Fast Convergence – Fast Failure Detection
AED Failure
If an AED has a local failure, it might become unable to forward traffic for all VLANs. The AED first ensures that it has disabled traffic forwarding for all VLANs. If the AED still has overlay or site reachability, the AED indicates this failure by bringing down its AED capability on either adjacency. If the AED does not have reachability or has shut down, other edge devices detect this failure by using a dual-adjacency timeout. In both cases, the preelected backup AEDs immediately assume authority for the respective VLANs after the AED failure has been determined.
Edge Device Failure
An edge device proactively informs neighbors about local failures. If an edge device shuts down before signaling its failure, the device's failure is determined by one or both of the following:
- Dual adjacency timeout—This method is used when both overlay and site adjacencies are lost. If only overlay adjacency is lost, the edge device is still deemed to be active. The VLAN AED status that was received previously from the edge device is maintained and is not deleted. Any AED transaction involving the edge device does not proceed until the edge device becomes reachable on the overlay or completely fails. If the edge device becomes completely isolated from the overlay, the edge device indicates a forwarding readiness failure on the site adjacency.

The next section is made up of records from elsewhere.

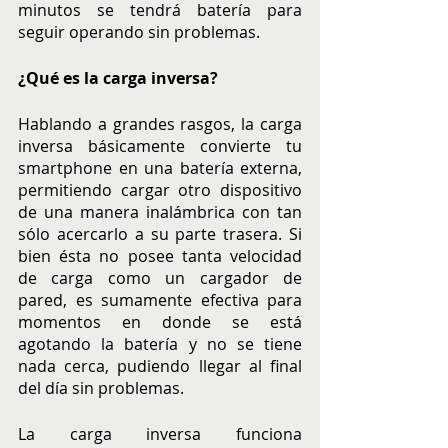
minutos se tendrá batería para 
seguir operando sin problemas. 
¿Qué es la carga inversa? 
Hablando a grandes rasgos, la carga 
inversa básicamente convierte tu 
smartphone en una batería externa, 
permitiendo cargar otro dispositivo 
de una manera inalámbrica con tan 
sólo acercarlo a su parte trasera. Si 
bien ésta no posee tanta velocidad 
de carga como un cargador de 
pared, es sumamente efectiva para 
momentos en donde se está 
agotando la batería y no se tiene 
nada cerca, pudiendo llegar al final 
del día sin problemas. 
La carga inversa funciona 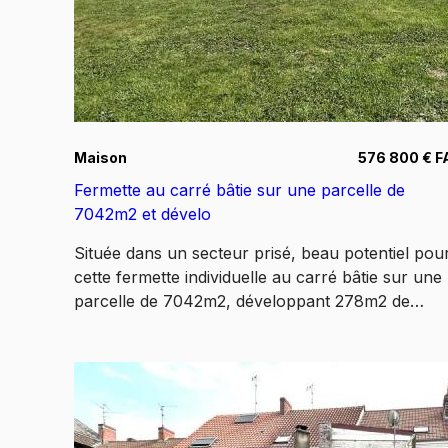
auxquels ce bien est exposé sont disponibles sur
le site www.Géorisques.gouv
Maison
576 800 € F
Fermette au carré bâtie sur une parcelle de
7042m2 et dévelo
Située dans un secteur prisé, beau potentiel pou
cette fermette individuelle au carré bâtie sur une
parcelle de 7042m2, développant 278m2 de
superficie habitable et 234m2 loi carrez.
Comprenant : pour la maison principale : hall
d'entrée, cuisine équipée coin repas de + de
20m2, cave, salle de bains avec WC, salon/séjou
pour une superficie de 60m2 environ, chambre
en bas + deux pièces attenantes bureau et/ou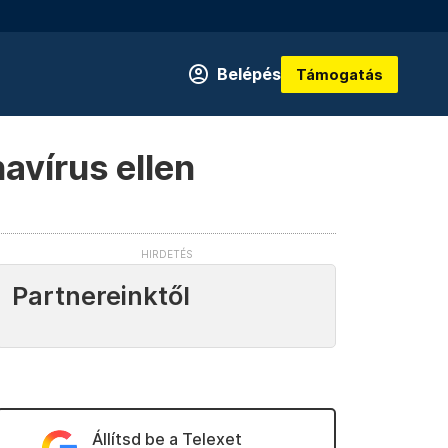
Belépés
Támogatás
avírus ellen
Partnereinktől
Állítsd be a Telexet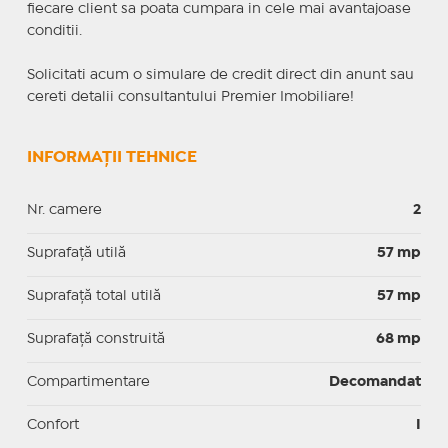
fiecare client sa poata cumpara in cele mai avantajoase
conditii.
Solicitati acum o simulare de credit direct din anunt sau
cereti detalii consultantului Premier Imobiliare!
INFORMAȚII TEHNICE
Nr. camere
2
Suprafaţă utilă
57 mp
Suprafaţă total utilă
57 mp
Suprafaţă construită
68 mp
Compartimentare
Decomandat
Confort
I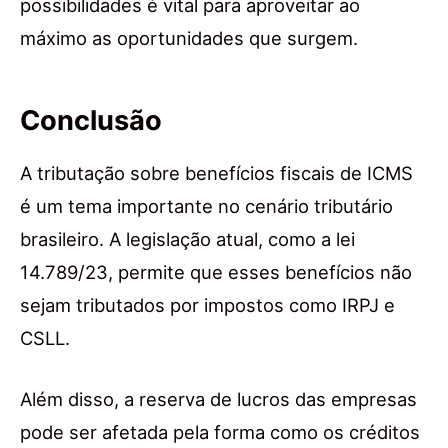
possibilidades é vital para aproveitar ao
máximo as oportunidades que surgem.
Conclusão
A tributação sobre benefícios fiscais de ICMS
é um tema importante no cenário tributário
brasileiro. A legislação atual, como a lei
14.789/23, permite que esses benefícios não
sejam tributados por impostos como IRPJ e
CSLL.
Além disso, a reserva de lucros das empresas
pode ser afetada pela forma como os créditos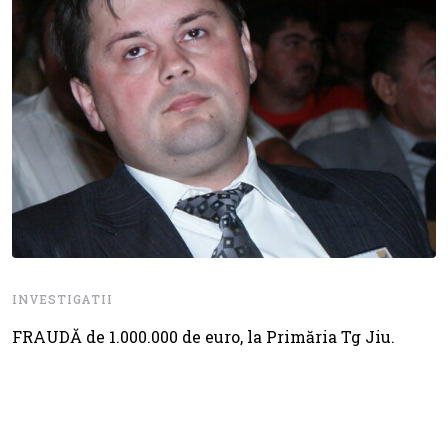
INVESTIGATII
FRAUDĂ de 1.000.000 de euro, la Primăria Tg Jiu.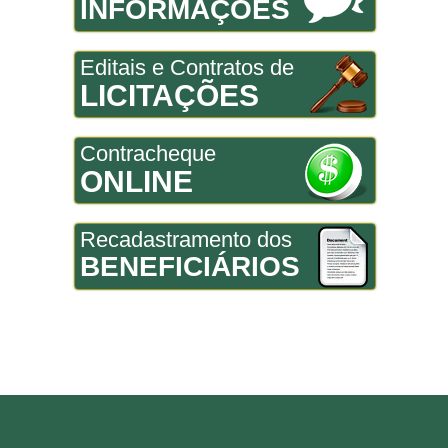
INFORMAÇÕES
Editais e Contratos de
LICITAÇÕES
Contracheque
ONLINE
Recadastramento dos
BENEFICIÁRIOS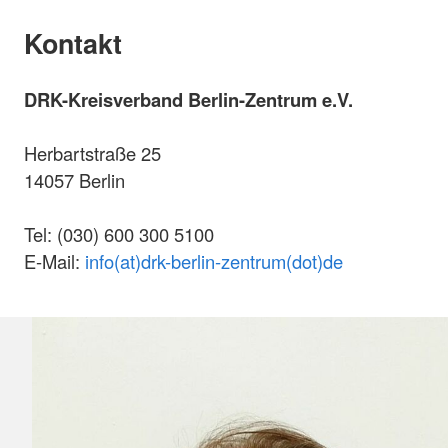
Kontakt
DRK-Kreisverband Berlin-Zentrum e.V.
Herbartstraße 25
14057 Berlin
Tel: (030) 600 300 5100
E-Mail:
info(at)drk-berlin-zentrum(dot)de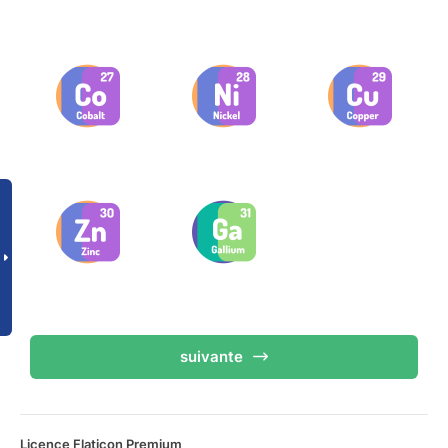
suivante
Licence Flaticon Premium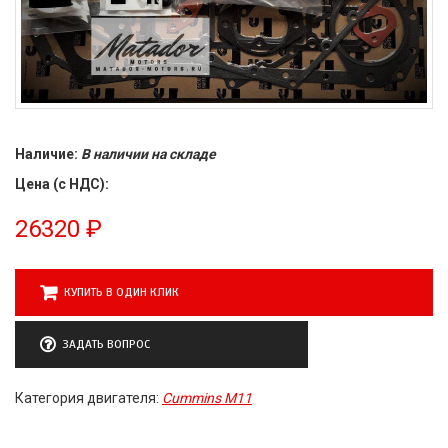
Наличие:
В наличии на складе
Цена (с НДС):
26320
₽
КУПИТЬ В ОДИН КЛИК
ЗАДАТЬ ВОПРОС
Категория двигателя:
Cummins M11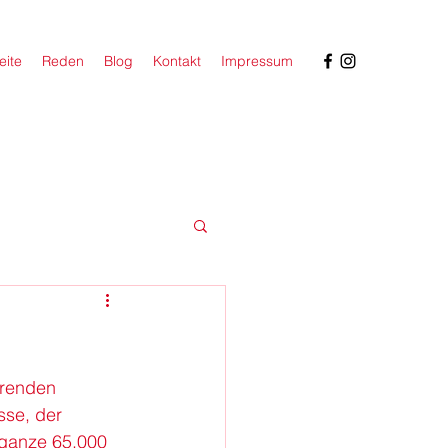
eite
Reden
Blog
Kontakt
Impressum
erenden 
sse, der 
ganze 65.000 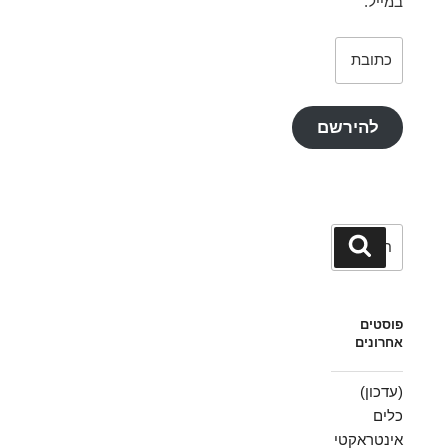
במייל.
כתובת
דואר
אלקטרוני
להירשם
חפש:
חיפוש
פוסטים
אחרונים
(עדכון)
כלים
אינטראקטי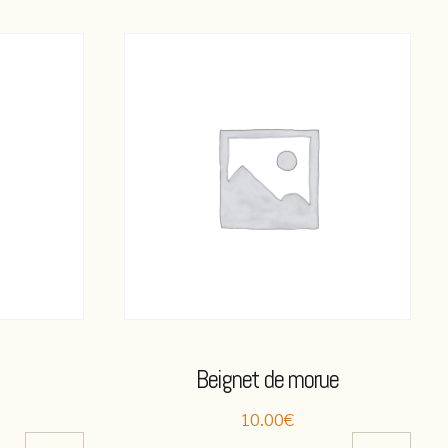
Beignet de morue
10.00€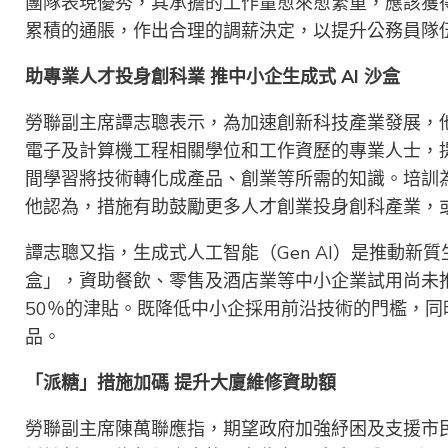
團隊表現優秀，其承擔的工作量愈來愈繁重，應該獲
累積的通脹，作出合理的調薪決定，以提升公務員隊
助專業人才投身創科業
推中小企生成式 AI
沙盒
勞聯副主席譚志聰表示，為加速創新科技產業發展，
電子及計算機工程相關學位和工作資歷的專業人士，
間學習將技術轉化成產品、創業等所需的知識。培訓
他認為，措施有助鼓勵更多人才創業投身創科產業，
譚志聰又指，生成式人工智能（Gen AI）是推動新質生
盒」，資助餐飲、零售及酒店業等中小企業試用尚未推出
50％的津貼。既降低中小企採用前沿技術的門檻，
品。
「派糖」措施加碼
提升大廈維修資助額
勞聯副主席陳萬聯應指，期望政府加強紓困及支援市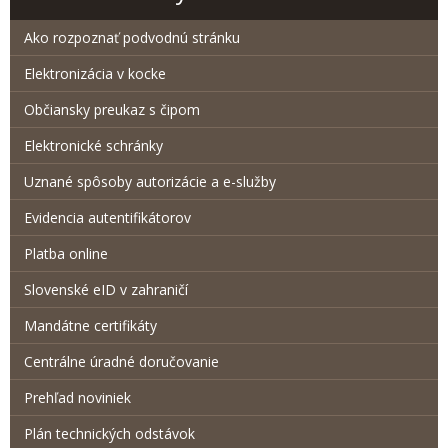
Ako rozpoznať podvodnú stránku
Elektronizácia v kocke
Občiansky preukaz s čipom
Elektronické schránky
Uznané spôsoby autorizácie a e-služby
Evidencia autentifikátorov
Platba online
Slovenské eID v zahraničí
Mandátne certifikáty
Centrálne úradné doručovanie
Prehľad noviniek
Plán technických odstávok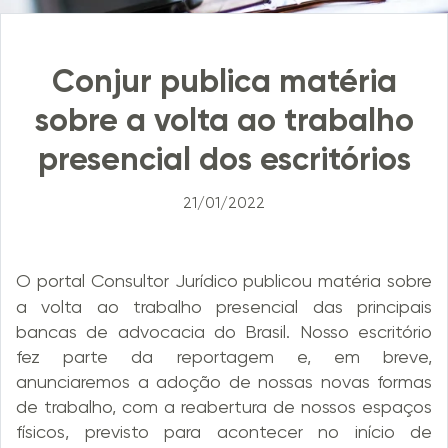
Conjur publica matéria
sobre a volta ao trabalho
presencial dos escritórios
21/01/2022
O
portal Consultor Jurídico publicou matéria sobre
a volta ao trabalho presencial das principais
bancas de advocacia do Brasil. Nosso escritório
fez parte da reportagem e, em breve,
anunciaremos a adoção de nossas novas formas
de trabalho, com a reabertura de nossos espaços
físicos, previsto para acontecer no início de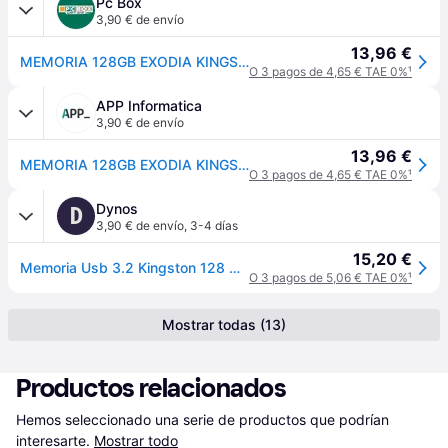
Pc Box
3,90 € de envío
13,96 €
MEMORIA 128GB EXODIA KINGSTON USB 3.2
O 3 pagos de 4,65 € TAE 0%
¹
APP Informatica
3,90 € de envío
13,96 €
MEMORIA 128GB EXODIA KINGSTON USB 3.2
O 3 pagos de 4,65 € TAE 0%
¹
Dynos
D
3,90 € de envío
,
3-4 días
15,20 €
Memoria Usb 3.2 Kingston 128 Gb Datatraveler Exodia
O 3 pagos de 5,06 € TAE 0%
¹
Mostrar todas (13)
Productos relacionados
Hemos seleccionado una serie de productos que podrían 
interesarte.
Mostrar todo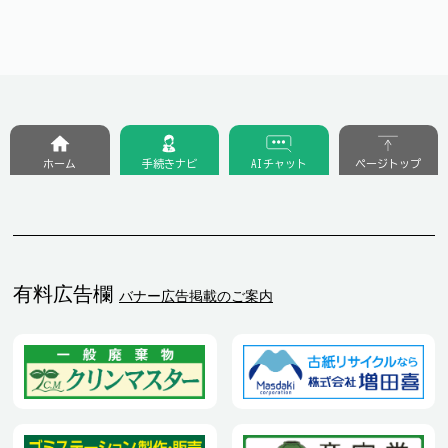
ホーム
手続きナビ
AIチャット
ページトップ
有料広告欄
バナー広告掲載のご案内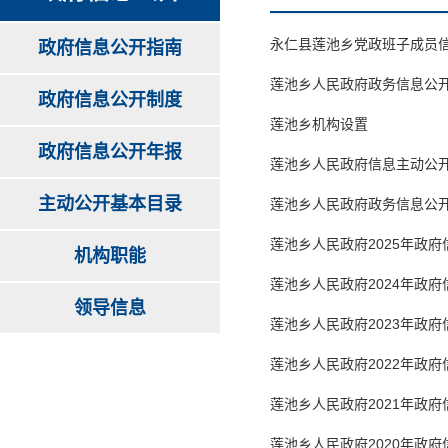
永仁县莲池乡党政班子成员
政府信息公开指南
莲池乡人民政府政务信息公
政府信息公开制度
莲池乡机构设置
政府信息公开年报
莲池乡人民政府信息主动公
主动公开基本目录
莲池乡人民政府政务信息公
莲池乡人民政府2025年政
机构职能
莲池乡人民政府2024年政
领导信息
莲池乡人民政府2023年政
莲池乡人民政府2022年政
莲池乡人民政府2021年政
莲池乡人民政府2020年政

- Site edge device consensus—This method makes the failure detection more robust at the cost of extra latency and processing. All edge devices in the same site publish a list of edge devices to which they are adjacent, either on the overlay or on the site VLAN. When an edge device loses the overlay adjacency to another edge device, the first edge device immediately triggers a hello message with this list updated to exclude that edge device. If all edge devices in the site update the list, the edge device might have failed or is no longer reachable. All edge devices generate this list, but the list might not be used to determine the failure. At first, dual adjacency is used during AED election and transitions.
BFD over an SVI is used to detect neighbor failures within a site. Both site BFD and overlay route tracking must be configured for fast device failure detection within the site.
VLAN Failure
If an AED loses forwarding readiness for a VLAN, it generates a VLAN status update to disable both forwarding readiness and AED status bits. The backup AED can assume authority as soon as it receives the status update from the AED. The AED server-driven transition mechanism handles the failures of individual VLANs. The AED server processes the VLAN status update, runs the AED election, and generates a result that includes only the new AED value in its AED message. The backup AED then takes over as AED without waiting for any edge device's response.